## What is expected
Please print the entries below exactly, from the line with "viele Größen vorrätig, oder" through the line with "UNSERE MARKEN | QUALITÄTSMARKEN |", including both of those lines and leaving out all others.

Stored data entries

───

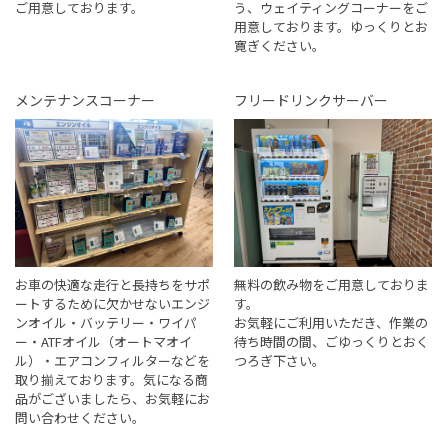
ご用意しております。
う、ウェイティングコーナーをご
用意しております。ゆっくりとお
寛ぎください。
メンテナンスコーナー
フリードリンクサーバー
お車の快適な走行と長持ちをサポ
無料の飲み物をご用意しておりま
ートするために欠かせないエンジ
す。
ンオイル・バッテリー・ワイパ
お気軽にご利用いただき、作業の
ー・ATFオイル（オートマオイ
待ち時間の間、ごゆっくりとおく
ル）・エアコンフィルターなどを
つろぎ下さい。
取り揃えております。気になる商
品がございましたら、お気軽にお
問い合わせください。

───

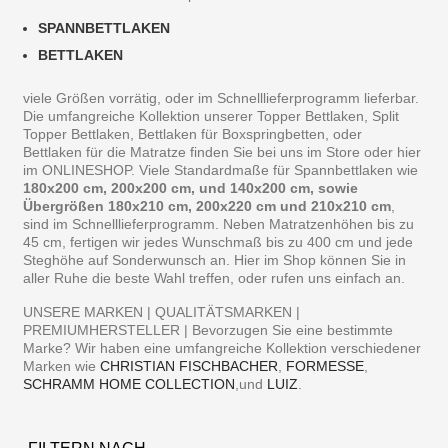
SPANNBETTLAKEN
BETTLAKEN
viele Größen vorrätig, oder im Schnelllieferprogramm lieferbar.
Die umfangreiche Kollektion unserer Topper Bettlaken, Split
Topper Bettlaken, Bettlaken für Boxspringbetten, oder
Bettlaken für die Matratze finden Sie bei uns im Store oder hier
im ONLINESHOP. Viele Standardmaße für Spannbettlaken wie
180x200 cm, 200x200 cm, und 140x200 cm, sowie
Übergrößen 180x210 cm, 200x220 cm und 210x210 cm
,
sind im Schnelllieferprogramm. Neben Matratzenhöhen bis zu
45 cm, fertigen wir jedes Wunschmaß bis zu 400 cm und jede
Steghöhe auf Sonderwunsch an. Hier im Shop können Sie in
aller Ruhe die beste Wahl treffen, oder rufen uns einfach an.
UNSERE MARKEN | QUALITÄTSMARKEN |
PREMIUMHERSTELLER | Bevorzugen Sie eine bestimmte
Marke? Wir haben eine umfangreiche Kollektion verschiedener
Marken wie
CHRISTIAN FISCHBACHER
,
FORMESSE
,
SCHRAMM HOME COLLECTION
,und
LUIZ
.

───

## Problem solution
viele Größen vorrätig, oder im Schnelllieferprogramm lieferbar.
Die umfangreiche Kollektion unserer Topper Bettlaken, Split
Topper Bettlaken, Bettlaken für Boxspringbetten, oder
Bettlaken für die Matratze finden Sie bei uns im Store oder hier
im ONLINESHOP. Viele Standardmaße für Spannbettlaken wie
180x200 cm, 200x200 cm, und 140x200 cm, sowie
Übergrößen 180x210 cm, 200x220 cm und 210x210 cm
,
sind im Schnelllieferprogramm. Neben Matratzenhöhen bis zu
45 cm, fertigen wir jedes Wunschmaß bis zu 400 cm und jede
Steghöhe auf Sonderwunsch an. Hier im Shop können Sie in
aller Ruhe die beste Wahl treffen, oder rufen uns einfach an.
UNSERE MARKEN | QUALITÄTSMARKEN |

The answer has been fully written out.